Quien llegaría a ser una biblioteca viviente, una obra literaria y humanística agobiante, empezó casi al final de la adolescencia con una bisoña obra literaria cuya excelencia causó estupefacción.  A esas horas ya era Sergio Buarque de Holanda y su biografía cobraba, con apuro de leguas, la desmesura de su patria verde: descolló en la ciencia histórica y cualquier otro género de las letras. Su única invención solitaria fueron unos cuentos de los que su eternidad se niega a recordar. No hubo periódico ni revista donde no luciera su rúbrica. La crítica literaria le reservó las más acabadas muestras de sus dones. Profesó la ironía con el mismo fervor que debía al ateísmo.

Las aulas universitarias le sirvieron de domicilio fijo. Viajó incontables veces a Europa. Se tardó largo tiempo en Alemania, cuya lengua repetía con holgura. Leyó la vanguardia del surrealismo bretoniano y anduvo en el transiberiano de Cendras, abrevó en el futurismo de  Marinetti sin dejar su feligresía  modernista y primitivista.

Agotó hartas páginas escribiendo libros de historia, las más de las veces sobre el Brasil y cualquier frontera del Continente.
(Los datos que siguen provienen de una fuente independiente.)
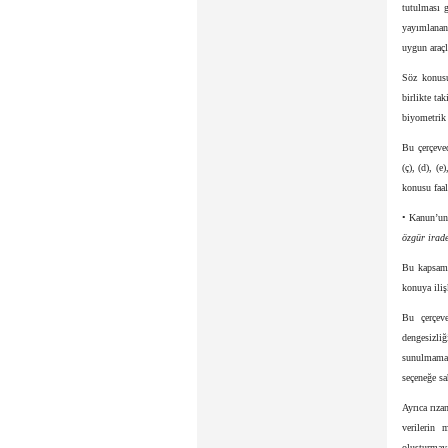
tutulması g
yayımlana
uygun araçl
Söz konusu
birlikte t
biyometrik 
Bu çerçeved
(ç), (d), (
konusu faal
• Kanun’un 
özgür irade
Bu kapsamda
konuya iliş
Bu çerçeve
dengesizli
sunulmamas
seçeneğe s
Ayrıca rıza
verilerin 
oluşturmaya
Lo llamaban las cátedras de las universidades de Norteamérica y la UNESCO lo invitaba sin demora para que la representara en nombre de la antigüedad suramericana. Lo ungieron como individuo de número las academias.

Fue socialista, proclamó la intolerancia  y sufrió los fierros del cautiverio. Gilberto Freyre lo tuvo por una figura alta del humanismo brasileño. Sabía de todo y hasta fue antólogo de la poesía de su tierra, íntimo de Manuel Bandeira, de Oswaldo y Mario de Andrade, de Drummond y su sentimiento de itabirano,  celebró los cantos de Vinicio de Moraes, despilfarró juventud en los mentideros literarios y mundanos de Sao Paulo y Río.

De sus estadías en Alemania trajo noticias de Hitler, de Mussolini, de la infancia de la Unión Soviética. Tradujo  a Eliot. Creyó en Getulio Vargas. Su obra escrita es una verdadera república de papel: Caminhos e Fronteiras, Cobra de vidrio, Literatura colonial brasileira, James Joyce, Estética, A era do Barroco no Brasil, Literatura Francesa: Estudio sobre Jacques Rivière y una enorme papelería de notas de periódicos (fue corresponsal de Associated Press)  y revistas. De Alemania se trajo las primeras 400 páginas de su Visión del Paraíso, para que en ellas cupiera todo Brasil y el Continente y los Motivos edénicos en el Descubrimiento y Colonización del Brasil  hasta que se le detuvo el corazón en 1982, pero no  Sergio Buarque de Holanda.

No. El es del tamaño de su país y de sus lectores: esto es, de su estatua de mármol vivo.